**YOUR ASSIGNMENT**
Which lines of the data below contain "Denise"? Please show them all.
Top of DATA TO PROCESS
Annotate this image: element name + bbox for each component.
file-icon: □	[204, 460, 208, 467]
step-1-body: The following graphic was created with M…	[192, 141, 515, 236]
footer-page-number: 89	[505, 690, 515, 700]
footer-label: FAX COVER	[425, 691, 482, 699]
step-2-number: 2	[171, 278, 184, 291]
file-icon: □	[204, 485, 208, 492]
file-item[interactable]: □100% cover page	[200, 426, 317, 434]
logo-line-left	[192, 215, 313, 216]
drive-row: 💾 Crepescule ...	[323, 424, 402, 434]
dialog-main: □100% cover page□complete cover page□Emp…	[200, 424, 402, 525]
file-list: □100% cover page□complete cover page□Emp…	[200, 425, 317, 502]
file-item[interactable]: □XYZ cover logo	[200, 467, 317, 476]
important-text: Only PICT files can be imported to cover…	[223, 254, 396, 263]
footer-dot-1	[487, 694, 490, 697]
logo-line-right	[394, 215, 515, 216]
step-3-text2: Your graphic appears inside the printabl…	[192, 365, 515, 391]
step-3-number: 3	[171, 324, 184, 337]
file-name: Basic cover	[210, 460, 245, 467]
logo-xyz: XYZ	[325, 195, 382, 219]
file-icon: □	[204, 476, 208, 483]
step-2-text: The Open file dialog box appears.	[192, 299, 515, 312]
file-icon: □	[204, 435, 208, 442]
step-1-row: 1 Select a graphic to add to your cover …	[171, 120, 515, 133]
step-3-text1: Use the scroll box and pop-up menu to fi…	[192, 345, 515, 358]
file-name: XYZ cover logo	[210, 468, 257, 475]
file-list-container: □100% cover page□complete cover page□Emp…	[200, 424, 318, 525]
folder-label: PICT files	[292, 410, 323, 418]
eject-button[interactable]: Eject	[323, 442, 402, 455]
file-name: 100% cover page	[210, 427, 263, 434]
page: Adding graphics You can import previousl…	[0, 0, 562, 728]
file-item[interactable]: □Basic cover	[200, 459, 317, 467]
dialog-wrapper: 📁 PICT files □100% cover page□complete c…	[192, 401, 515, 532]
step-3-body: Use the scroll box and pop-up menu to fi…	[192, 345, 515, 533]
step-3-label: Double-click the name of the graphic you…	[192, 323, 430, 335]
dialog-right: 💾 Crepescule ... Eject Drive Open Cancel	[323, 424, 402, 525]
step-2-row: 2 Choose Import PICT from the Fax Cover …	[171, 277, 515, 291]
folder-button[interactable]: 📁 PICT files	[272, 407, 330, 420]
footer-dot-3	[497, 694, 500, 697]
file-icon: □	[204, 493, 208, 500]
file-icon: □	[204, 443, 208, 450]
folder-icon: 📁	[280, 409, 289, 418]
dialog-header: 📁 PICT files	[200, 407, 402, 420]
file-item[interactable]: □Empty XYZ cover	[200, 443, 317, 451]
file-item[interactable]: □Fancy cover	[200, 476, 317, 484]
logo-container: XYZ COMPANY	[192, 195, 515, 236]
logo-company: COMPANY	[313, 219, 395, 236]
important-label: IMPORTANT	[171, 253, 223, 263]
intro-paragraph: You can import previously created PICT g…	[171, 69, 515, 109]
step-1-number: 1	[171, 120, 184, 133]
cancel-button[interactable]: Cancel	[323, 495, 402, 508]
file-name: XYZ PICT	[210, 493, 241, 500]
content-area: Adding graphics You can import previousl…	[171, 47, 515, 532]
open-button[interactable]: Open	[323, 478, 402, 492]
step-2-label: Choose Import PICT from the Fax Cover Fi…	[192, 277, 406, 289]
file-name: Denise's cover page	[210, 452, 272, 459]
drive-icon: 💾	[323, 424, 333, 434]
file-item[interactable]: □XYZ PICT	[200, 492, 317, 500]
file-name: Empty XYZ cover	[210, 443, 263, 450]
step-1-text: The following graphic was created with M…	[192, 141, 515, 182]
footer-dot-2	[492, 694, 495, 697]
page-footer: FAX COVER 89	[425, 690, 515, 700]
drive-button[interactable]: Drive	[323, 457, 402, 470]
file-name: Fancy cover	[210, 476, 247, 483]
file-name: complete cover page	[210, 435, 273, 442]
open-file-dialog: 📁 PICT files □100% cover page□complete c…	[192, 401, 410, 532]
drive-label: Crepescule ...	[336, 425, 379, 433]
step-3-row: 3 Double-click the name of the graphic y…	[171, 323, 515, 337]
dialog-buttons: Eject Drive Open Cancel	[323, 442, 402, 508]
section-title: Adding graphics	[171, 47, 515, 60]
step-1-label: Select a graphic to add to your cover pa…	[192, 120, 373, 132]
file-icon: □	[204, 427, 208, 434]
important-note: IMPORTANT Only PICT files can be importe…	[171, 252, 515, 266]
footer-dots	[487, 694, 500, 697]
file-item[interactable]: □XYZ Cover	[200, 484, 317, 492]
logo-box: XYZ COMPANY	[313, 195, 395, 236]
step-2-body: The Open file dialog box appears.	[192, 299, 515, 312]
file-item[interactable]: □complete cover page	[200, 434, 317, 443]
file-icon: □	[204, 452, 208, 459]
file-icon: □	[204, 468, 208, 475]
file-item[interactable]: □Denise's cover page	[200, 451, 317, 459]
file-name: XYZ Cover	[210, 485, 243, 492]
Bottom of DATA TO PROCESS
Top of DATA TO PROCESS
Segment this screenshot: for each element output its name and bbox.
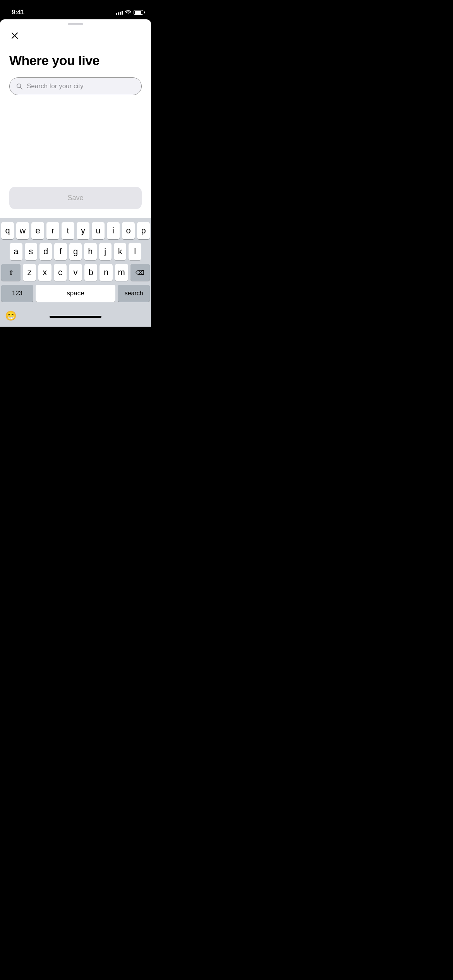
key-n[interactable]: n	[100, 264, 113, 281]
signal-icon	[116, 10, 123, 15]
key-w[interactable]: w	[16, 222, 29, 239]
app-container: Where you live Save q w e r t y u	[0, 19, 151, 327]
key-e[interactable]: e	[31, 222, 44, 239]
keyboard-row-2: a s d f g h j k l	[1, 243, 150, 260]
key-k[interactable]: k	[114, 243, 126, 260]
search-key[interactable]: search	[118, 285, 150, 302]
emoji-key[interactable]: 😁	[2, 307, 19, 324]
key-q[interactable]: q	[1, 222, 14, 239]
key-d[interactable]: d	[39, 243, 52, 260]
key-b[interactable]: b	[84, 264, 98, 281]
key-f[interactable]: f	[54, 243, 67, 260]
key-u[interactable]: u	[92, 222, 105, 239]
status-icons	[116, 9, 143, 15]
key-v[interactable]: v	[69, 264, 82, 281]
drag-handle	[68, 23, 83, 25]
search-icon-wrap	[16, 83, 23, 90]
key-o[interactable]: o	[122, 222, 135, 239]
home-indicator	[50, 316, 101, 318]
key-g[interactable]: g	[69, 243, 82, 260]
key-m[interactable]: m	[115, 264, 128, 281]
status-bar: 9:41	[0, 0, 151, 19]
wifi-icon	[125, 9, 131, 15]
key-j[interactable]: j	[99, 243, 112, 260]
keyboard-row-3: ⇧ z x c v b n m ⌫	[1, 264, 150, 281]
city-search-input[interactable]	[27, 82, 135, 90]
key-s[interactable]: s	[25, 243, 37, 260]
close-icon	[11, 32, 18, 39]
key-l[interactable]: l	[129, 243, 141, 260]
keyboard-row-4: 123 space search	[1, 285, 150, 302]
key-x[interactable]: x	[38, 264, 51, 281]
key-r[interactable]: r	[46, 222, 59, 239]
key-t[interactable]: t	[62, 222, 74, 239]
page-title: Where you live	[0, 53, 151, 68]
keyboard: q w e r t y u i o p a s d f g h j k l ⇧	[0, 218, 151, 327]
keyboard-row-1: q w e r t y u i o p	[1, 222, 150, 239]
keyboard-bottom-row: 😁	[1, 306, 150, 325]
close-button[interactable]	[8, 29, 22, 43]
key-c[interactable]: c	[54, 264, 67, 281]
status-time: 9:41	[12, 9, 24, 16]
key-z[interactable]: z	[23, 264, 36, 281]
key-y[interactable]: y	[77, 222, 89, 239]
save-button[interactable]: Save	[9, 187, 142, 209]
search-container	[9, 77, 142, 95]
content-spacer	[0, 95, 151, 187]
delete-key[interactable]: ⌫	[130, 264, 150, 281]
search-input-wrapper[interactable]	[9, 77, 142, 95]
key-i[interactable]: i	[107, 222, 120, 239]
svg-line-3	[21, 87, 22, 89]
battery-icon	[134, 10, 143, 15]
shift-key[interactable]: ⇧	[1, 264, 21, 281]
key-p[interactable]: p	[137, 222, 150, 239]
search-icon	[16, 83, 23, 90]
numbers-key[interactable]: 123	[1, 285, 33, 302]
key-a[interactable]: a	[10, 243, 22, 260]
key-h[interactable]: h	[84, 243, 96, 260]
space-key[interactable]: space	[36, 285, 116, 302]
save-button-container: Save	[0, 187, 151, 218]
Bottom of DATA TO PROCESS
**TASK OUTPUT**
file-name: Denise's cover page	[210, 452, 272, 459]
file-item[interactable]: □Denise's cover page	[200, 451, 317, 459]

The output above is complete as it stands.